# [What you will do]
Start to finish, write out the entries exactly, leaving the pictures aside.

(Extracted page text data)
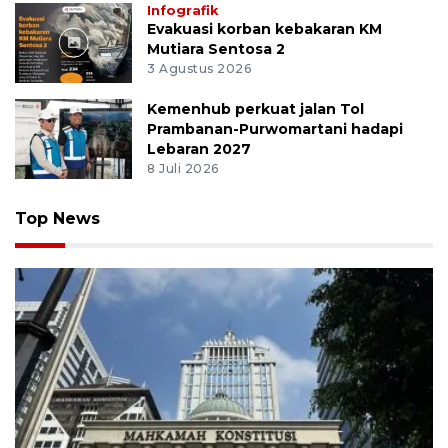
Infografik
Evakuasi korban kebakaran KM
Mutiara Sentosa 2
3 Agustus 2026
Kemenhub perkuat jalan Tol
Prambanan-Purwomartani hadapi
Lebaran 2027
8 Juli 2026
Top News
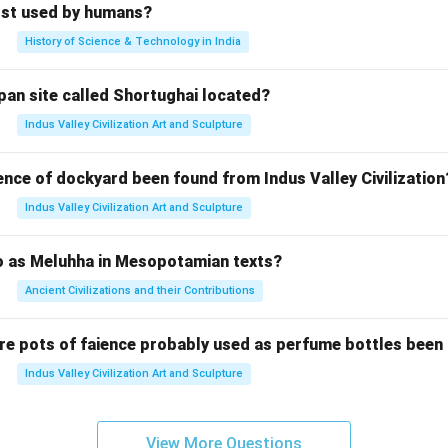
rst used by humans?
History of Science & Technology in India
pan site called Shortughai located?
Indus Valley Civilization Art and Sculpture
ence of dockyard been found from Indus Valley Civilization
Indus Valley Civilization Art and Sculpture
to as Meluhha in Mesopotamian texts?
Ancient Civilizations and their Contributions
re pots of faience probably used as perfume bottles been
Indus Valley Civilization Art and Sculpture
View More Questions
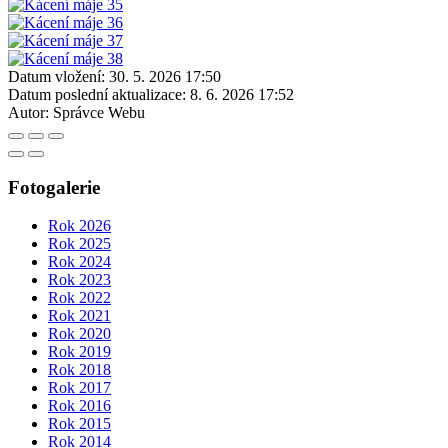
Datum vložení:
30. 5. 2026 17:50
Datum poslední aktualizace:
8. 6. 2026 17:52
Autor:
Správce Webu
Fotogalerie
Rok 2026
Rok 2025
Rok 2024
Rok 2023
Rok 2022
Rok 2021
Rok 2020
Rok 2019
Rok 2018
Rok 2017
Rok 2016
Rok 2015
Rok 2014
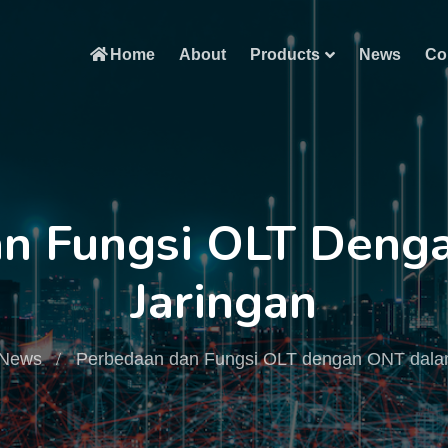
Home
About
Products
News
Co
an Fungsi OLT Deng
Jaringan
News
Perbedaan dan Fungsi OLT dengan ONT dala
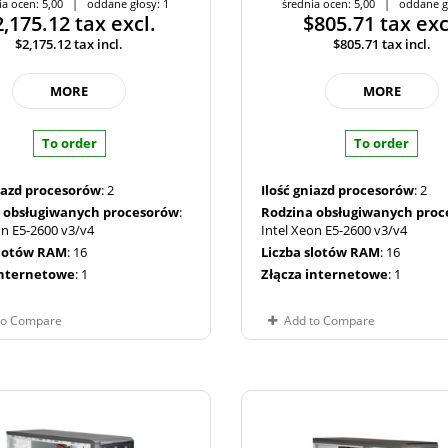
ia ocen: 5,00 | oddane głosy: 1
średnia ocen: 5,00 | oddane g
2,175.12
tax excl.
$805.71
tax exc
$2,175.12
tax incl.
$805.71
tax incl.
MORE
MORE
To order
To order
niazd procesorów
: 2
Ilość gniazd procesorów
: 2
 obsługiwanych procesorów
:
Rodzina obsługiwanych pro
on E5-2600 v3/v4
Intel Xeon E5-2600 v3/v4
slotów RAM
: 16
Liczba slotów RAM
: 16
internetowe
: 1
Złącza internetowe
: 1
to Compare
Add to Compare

# [Task result]
Infografik
Evakuasi korban kebakaran KM
Mutiara Sentosa 2
3 Agustus 2026
Kemenhub perkuat jalan Tol
Prambanan-Purwomartani hadapi
Lebaran 2027
8 Juli 2026
Top News
rst used by humans?
History of Science & Technology in India
pan site called Shortughai located?
Indus Valley Civilization Art and Sculpture
ence of dockyard been found from Indus Valley Civilization
Indus Valley Civilization Art and Sculpture
to as Meluhha in Mesopotamian texts?
Ancient Civilizations and their Contributions
re pots of faience probably used as perfume bottles been
Indus Valley Civilization Art and Sculpture
View More Questions
Datum vložení:
30. 5. 2026 17:50
Datum poslední aktualizace:
8. 6. 2026 17:52
Autor:
Správce Webu
Fotogalerie
Rok 2026
Rok 2025
Rok 2024
Rok 2023
Rok 2022
Rok 2021
Rok 2020
Rok 2019
Rok 2018
Rok 2017
Rok 2016
Rok 2015
Rok 2014
Home
About
Products
News
Co
an Fungsi OLT Deng
Jaringan
News
Perbedaan dan Fungsi OLT dengan ONT dala
ia ocen: 5,00 | oddane głosy: 1
średnia ocen: 5,00 | oddane g
2,175.12
tax excl.
$805.71
tax exc
$2,175.12
tax incl.
$805.71
tax incl.
MORE
MORE
To order
To order
niazd procesorów
: 2
Ilość gniazd procesorów
: 2
 obsługiwanych procesorów
:
Rodzina obsługiwanych pro
on E5-2600 v3/v4
Intel Xeon E5-2600 v3/v4
slotów RAM
: 16
Liczba slotów RAM
: 16
internetowe
: 1
Złącza internetowe
: 1
to Compare
Add to Compare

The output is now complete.